* [Action item]: Output every entry below exactly, without its pictures.

***** Data extracts

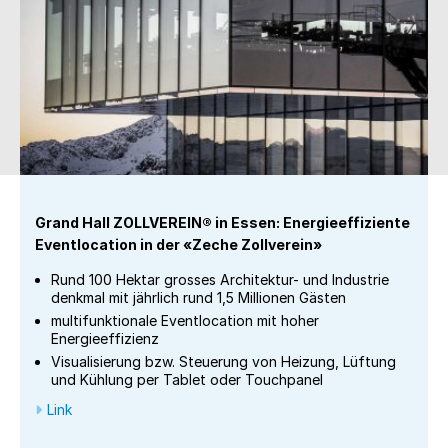
Grand Hall ZOLLVEREIN® in Essen: Energieeffiziente
Eventlocation in der «Zeche Zollverein»
Rund 100 Hektar grosses Architektur- und Industrie
denkmal mit jährlich rund 1,5 Millionen Gästen
multifunktionale Eventlocation mit hoher
Energieeffizienz
Visualisierung bzw. Steuerung von Heizung, Lüftung
und Kühlung per Tablet oder Touchpanel
Link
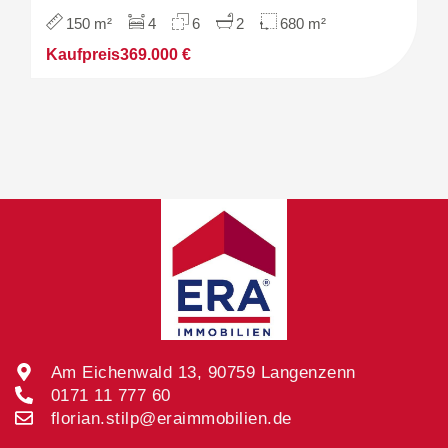
150 m²
4
6
2
680 m²
Kaufpreis
369.000 €
Am Eichenwald 13, 90759 Langenzenn
0171 11 777 60
florian.stilp@eraimmobilien.de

**********

* [Your solution]:
Grand Hall ZOLLVEREIN® in Essen: Energieeffiziente
Eventlocation in der «Zeche Zollverein»
Rund 100 Hektar grosses Architektur- und Industrie
denkmal mit jährlich rund 1,5 Millionen Gästen
multifunktionale Eventlocation mit hoher
Energieeffizienz
Visualisierung bzw. Steuerung von Heizung, Lüftung
und Kühlung per Tablet oder Touchpanel
Link
150 m²
4
6
2
680 m²
Kaufpreis
369.000 €
Am Eichenwald 13, 90759 Langenzenn
0171 11 777 60
florian.stilp@eraimmobilien.de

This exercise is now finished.